By Asmaa Bahadi
By Asmaa Bahadi
Rabat – Zika, a mosquito-borne virus, has prompted worldwide concern both due to the virus’s rapid spread across the globe and its alarming connection to a neurological birth disorder when contracted by pregnant women.
Morocco’s Ministry of Health announced that no case of Zika has been reported in the country.
The Ministry of Health has decided to implement a series of measures to protect Moroccans in the potential event of the virus’s spread to the country, by strengthening the epidemiological surveillance system for early detection of any future cases of infection and tracking cases of microcephaly in newborn children.
Blood donations were cancelled for those returning from affected countries for a period of 28 days after reentering Morocco.
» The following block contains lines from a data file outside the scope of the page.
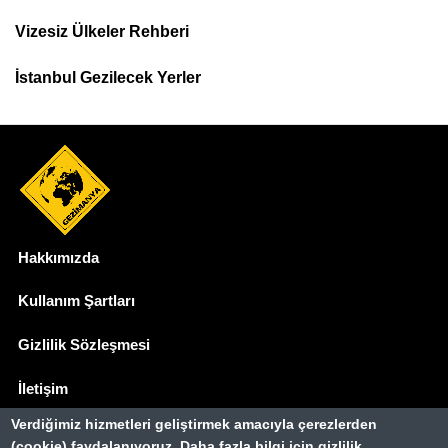
Menu
Vizesiz Ülkeler Rehberi
İstanbul Gezilecek Yerler
Hakkımızda
Dipnot
Kullanım Şartları
Gizlilik Sözleşmesi
İletişim
Verdiğimiz hizmetleri geliştirmek amacıyla çerezlerden
Basında Biz
(cookie) faydalanıyoruz. Daha fazla bilgi için gizlilik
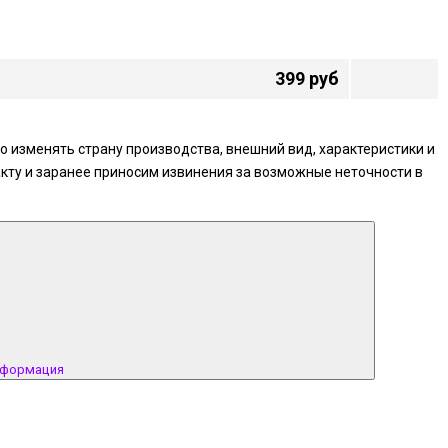
399 руб
 изменять страну производства, внешний вид, характеристики и
кту и заранее приносим извинения за возможные неточности в
нформация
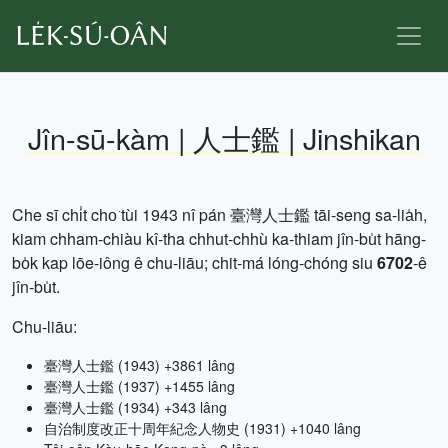
Jîn-sū-kàm | 人士鑑 | Jinshikan
Che sī chi̍t cho͘ tùi 1943 nî pán 臺灣人士鑑 tāi-seng sa-lia̍h,
kiam chham-chiàu kî-tha chhut-chhù ka-thiam jîn-bu̍t hāng-
bo̍k kap lōe-iông ê chu-liāu; chit-má lóng-chóng siu
6702
-ê
jîn-bu̍t.
Chu-liāu:
臺灣人士鑑 (1943) +3861 lâng
臺灣人士鑑 (1937) +1455 lâng
臺灣人士鑑 (1934) +343 lâng
自治制度改正十周年紀念人物史 (1931) +1040 lâng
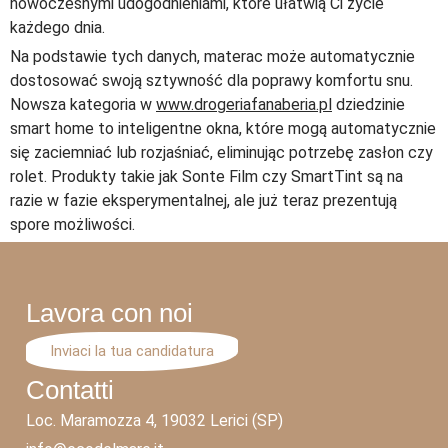
nowoczesnymi udogodnieniami, które ułatwią Ci życie
każdego dnia.
Na podstawie tych danych, materac może automatycznie
dostosować swoją sztywność dla poprawy komfortu snu.
Nowsza kategoria w
www.drogeriafanaberia.pl
dziedzinie
smart home to inteligentne okna, które mogą automatycznie
się zaciemniać lub rozjaśniać, eliminując potrzebę zasłon czy
rolet. Produkty takie jak Sonte Film czy SmartTint są na
razie w fazie eksperymentalnej, ale już teraz prezentują
spore możliwości.
Lavora con noi
Inviaci la tua candidatura
Contatti
Loc. Maramozza 4, 19032 Lerici (SP)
As for people with travel plans to countries where Zika is present, the Ministry of Health advises strict adherence to the following mosquito protection measures: using an EPA-approved repellent over sunscreen, wearing long pants and long-sleeved shirts thick enough to block mosquito bites and sleeping in air-conditioned, screened rooms.
The virus is most commonly transmitted when an Aedes mosquito bites a person with an active infection and subsequently spreads the virus when it bites others. Those infected then become carriers as soon as they experience symptoms.
In most people, symptoms of the virus are mild, including fever, headache, rash and possible pink eye. In fact, 80 percent of those infected never know they have the disease. This is especially concerning for pregnant women, as this virus has now been shown to pass through amniotic fluid to the growing baby.
The Zika virus is now being locally transmitted in Barbados, Bolivia, Brazil, Cape Verde, Colombia, Costa Rica, Curacao, Dominican Republic, Ecuador, El Salvador, French Guiana, Guadeloupe, Guatemala, Guyana, Haiti, Honduras, Jamaica, Martinique, Mexico, Nicaragua, Panama, Paraguay, Puerto Rico, St. Martin, Suriname, Samoa, Tonga, the U.S. Virgin Islands and Venezuela, according to the Center for Disease Control and the World Health Organization.
With no treatment or vaccine available, the only protection against Zika is to avoid travel to areas with an active infestation.
Researchers are hard at work in laboratories around the world trying to create a Zika vaccine. A clinical trial for a Zika virus vaccine could begin this year.
“While in development, it’s important to understand we won’t have a vaccine this year or even in the next few years, although we may be able to have a clinical trial start this calendar year,” said Dr. Anthony Fauci, Director of the National Institute of Allergy and Infectious Diseases at the National Institute of Health.